2. Be more patient. Anyone with a two year old, (or who is married for that matter) will be my witness that sometimes patience is in short supply. However, I want to do my best to make sure our home is filled with love and that everyone who is in it, knows it.
3. Keep my house clean and relatively clutter-free. This will be a challenge some days.
4. Be more loving towards my family and friends, but also to people who try my patience or I don't know. I want to be more charitable with my time and my energy. I want to serve others.
5. Be a better example of my faith, and in return hopefully help others find answers to questions they have.
6. Have more confidence in my abilities and look for opportunities to help contribute an income with some of my talents. I hope to be able to do this, but I still lack a lot of confidence in my humble, little crafts, and hope to add photography to my list of new found hobbies. Perhaps they can generate income for my little family, but even if they don't, I should be proud to present my handmade handicrafts to others... So, I'm working on that.
7. Get another semester of straight A's. I worked my arse off last semester, and it was hard, but it paid off. I have two semesters this year, one coming up this month, and one starting in August. However, if I don't get straight A's, I don't want to be depressed. So, as long as I know that I tried my best, I will feel successful with this goal.
8. I would really like to run a 5K. I would like to run a 10K, a half marathon and a marathon... but let's start out with baby steps... realistic baby steps. My husband wants to run one this summer, and we are both going to work towards it. I hope to be able to achieve this goal. However, again, as long as I try, I won't be sad if I don't RUN it. If I walk it, because that's all I can do at the time, then I will be happy.

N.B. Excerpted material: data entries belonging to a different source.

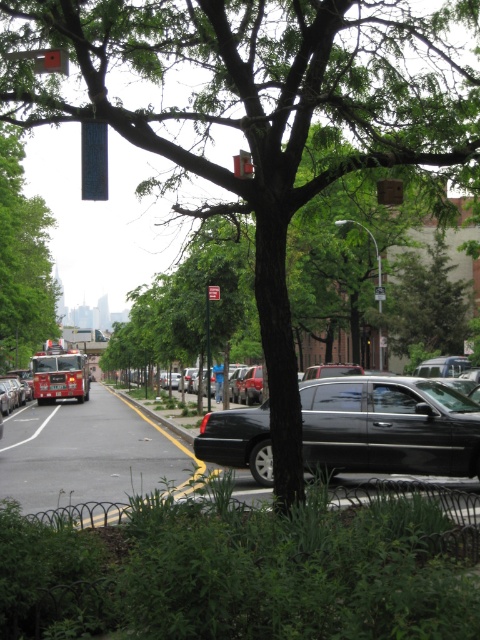 Between green leafy tree at center and brushed metal fire truck at left, which one appears on the left side from the viewer's perspective?

green leafy tree at center is more to the left.

Which is in front, point (19, 150) or point (37, 394)?

Positioned in front is point (19, 150).

Measure the distance between green leafy tree at center and camera.

They are 32.33 meters apart.

You are a GUI agent. You are given a task and a screenshot of the screen. Output one action in this format:
    pyautogui.click(x=<x>, y=<y>)
    Task: Click on the green leafy tree at center
    The width and height of the screenshot is (480, 640).
    Given the screenshot: What is the action you would take?
    pyautogui.click(x=23, y=260)

At what (x,y) coordinates should I click in order to perform the action: click on brushed metal fire truck at left. Please return your answer as a coordinate pair (x, y). Looking at the image, I should click on click(x=60, y=372).

Is brushed metal fire truck at left thinner than metallic rectangular at upper center?

In fact, brushed metal fire truck at left might be wider than metallic rectangular at upper center.

Does point (48, 372) come farther from viewer compared to point (245, 176)?

That is True.

Where is `brushed metal fire truck at left`? brushed metal fire truck at left is located at coordinates (60, 372).

Does glossy black sedan at center have a greater height compared to green leafy tree at center?

In fact, glossy black sedan at center may be shorter than green leafy tree at center.

Can you confirm if glossy black sedan at center is positioned above green leafy tree at center?

No, glossy black sedan at center is not above green leafy tree at center.

I want to click on glossy black sedan at center, so click(x=388, y=426).

Where is `glossy black sedan at center`? Image resolution: width=480 pixels, height=640 pixels. glossy black sedan at center is located at coordinates (388, 426). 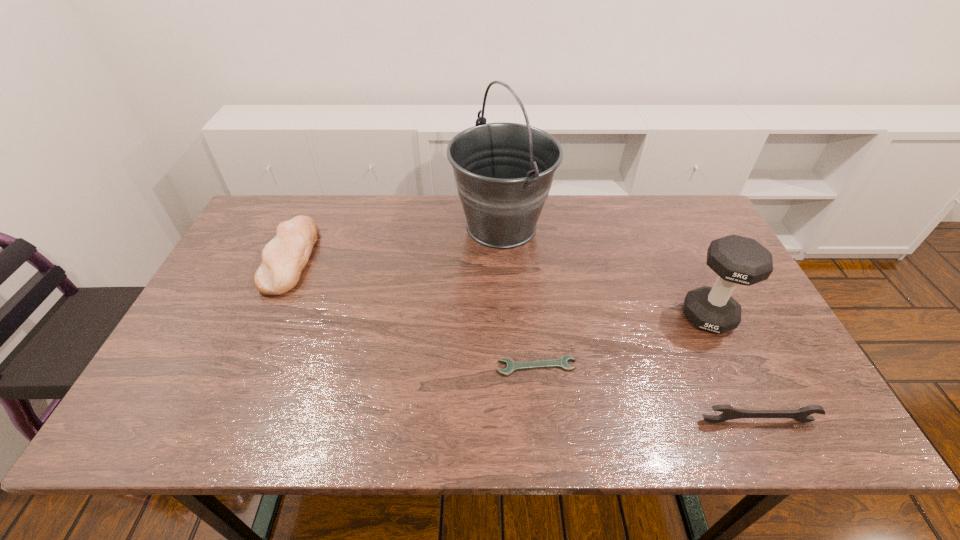 Identify the location of vacant area situated 0.210m on the right of the third shortest object. Image resolution: width=960 pixels, height=540 pixels. (382, 257).

At what (x,y) coordinates should I click in order to perform the action: click on vacant space located on the right of the shorter wrench. Please return your answer as a coordinate pair (x, y). The height and width of the screenshot is (540, 960). Looking at the image, I should click on click(678, 366).

Image resolution: width=960 pixels, height=540 pixels. Identify the location of bucket located at the far edge. (503, 172).

In order to click on bread present at the far edge in this screenshot , I will do `click(283, 258)`.

Find the location of a particular element. This screenshot has height=540, width=960. object located in the near edge section of the desktop is located at coordinates click(801, 415).

Where is `object present at the left edge`? The width and height of the screenshot is (960, 540). object present at the left edge is located at coordinates (283, 258).

Identify the location of dumbbell that is at the right edge. This screenshot has width=960, height=540. (740, 260).

This screenshot has height=540, width=960. I want to click on wrench that is at the right edge, so point(801,415).

Where is `object situated at the far left corner`? The width and height of the screenshot is (960, 540). object situated at the far left corner is located at coordinates (283, 258).

This screenshot has height=540, width=960. What are the coordinates of `object positioned at the near right corner` in the screenshot? It's located at click(x=801, y=415). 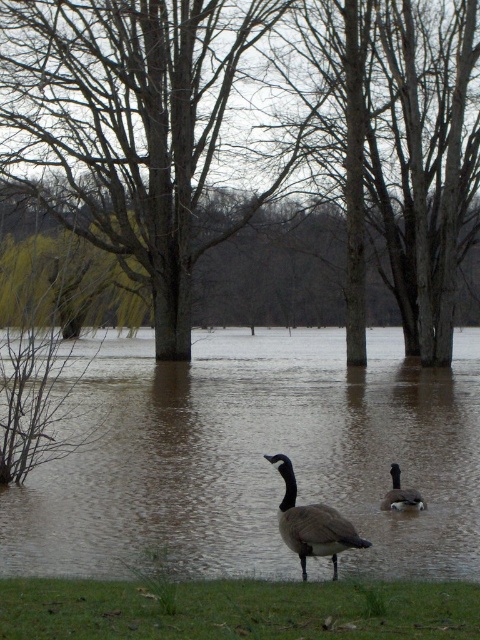 Who is lower down, brown murky water at center or gray matte goose at center?

Positioned lower is gray matte goose at center.

Is point (51, 557) in front of point (328, 508)?

That is False.

Locate an element on the screen. brown murky water at center is located at coordinates [x=255, y=458].

Where is `brown murky water at center`? The height and width of the screenshot is (640, 480). brown murky water at center is located at coordinates (255, 458).

Between gray matte goose at center and dark gray matte duck at center, which one appears on the right side from the viewer's perspective?

From the viewer's perspective, dark gray matte duck at center appears more on the right side.

Describe the element at coordinates (312, 524) in the screenshot. I see `gray matte goose at center` at that location.

Is point (302, 557) closer to camera compared to point (420, 509)?

That is True.

At what (x,y) coordinates should I click in order to perform the action: click on gray matte goose at center. Please return your answer as a coordinate pair (x, y). Looking at the image, I should click on (312, 524).

Who is taller, green grass at lower center or gray matte goose at center?

gray matte goose at center is taller.

Which is behind, point (389, 632) or point (315, 516)?

The point (315, 516) is more distant.

Locate an element on the screen. This screenshot has height=640, width=480. green grass at lower center is located at coordinates (238, 609). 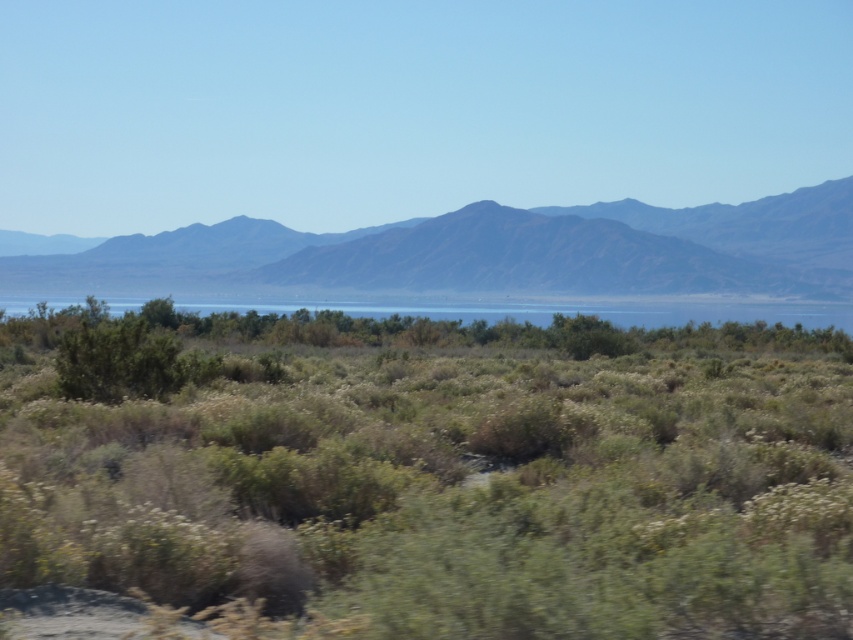 At what (x,y) coordinates should I click in order to perform the action: click on green shrubbery at center. Please return your answer as a coordinate pair (x, y). Looking at the image, I should click on (438, 477).

Which is behind, point (602, 621) or point (587, 248)?

The point (587, 248) is behind.

The image size is (853, 640). Describe the element at coordinates (438, 477) in the screenshot. I see `green shrubbery at center` at that location.

Locate an element on the screen. The image size is (853, 640). green shrubbery at center is located at coordinates (438, 477).

Can you confirm if green shrubbery at center is positioned above clear blue water at center?

Incorrect, green shrubbery at center is not positioned above clear blue water at center.

Is green shrubbery at center smaller than clear blue water at center?

Yes.

Between point (287, 461) and point (532, 308), which one is positioned behind?

Positioned behind is point (532, 308).

In order to click on green shrubbery at center in this screenshot , I will do `click(438, 477)`.

Who is more forward, (409,276) or (672,308)?

Point (672,308)

Is rugged brown mountain at center shorter than clear blue water at center?

Incorrect, rugged brown mountain at center's height does not fall short of clear blue water at center's.

This screenshot has height=640, width=853. Identify the location of rugged brown mountain at center. (500, 252).

Identify the location of rugged brown mountain at center. This screenshot has width=853, height=640. (500, 252). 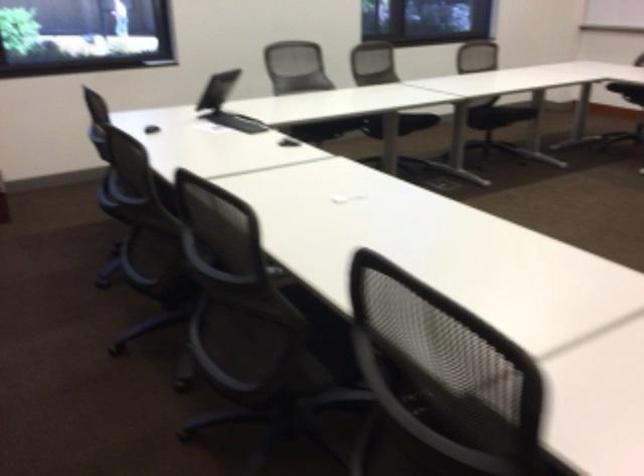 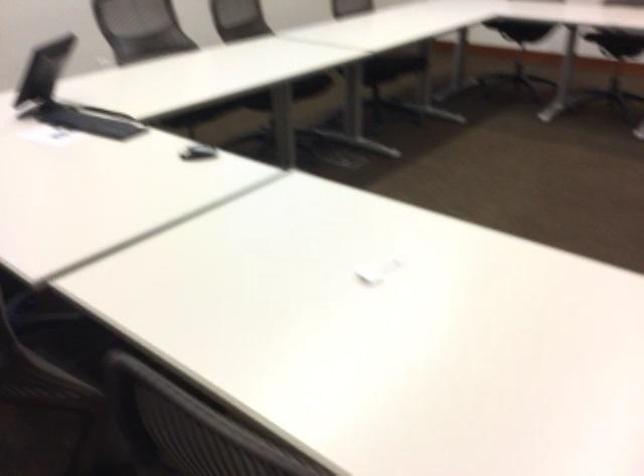 Based on the continuous images, in which direction is the camera rotating?

The camera's rotation is toward right-down.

9. Learn Adobe Photo shop. Simple enough.
10. Draw closer to my Heavenly Father and Jesus Christ. I know that in years past I have felt alone, and know that it is because of me, and not Them that I have suffered needlessly. This is perhaps a more important goal than any of the others. If I have Them to comfort me, then nothing I go through will seem as bad.
So, in no particular order, I have made my resolutions. I just hope that I forget that the delete button is easier than digging out the dusty shoe box and throwing my list in there. Besides, I'm somewhat allergic to dust and I really don't want to have watery eyes for the New Year.
Ramblings aside, this post is really more for me than for anyone who might be reading this. I just wanted to get this out of my mind so I can sleep at night.
Good luck to anyone out there who is making a list of their own. My fingers are crossed for the both of us!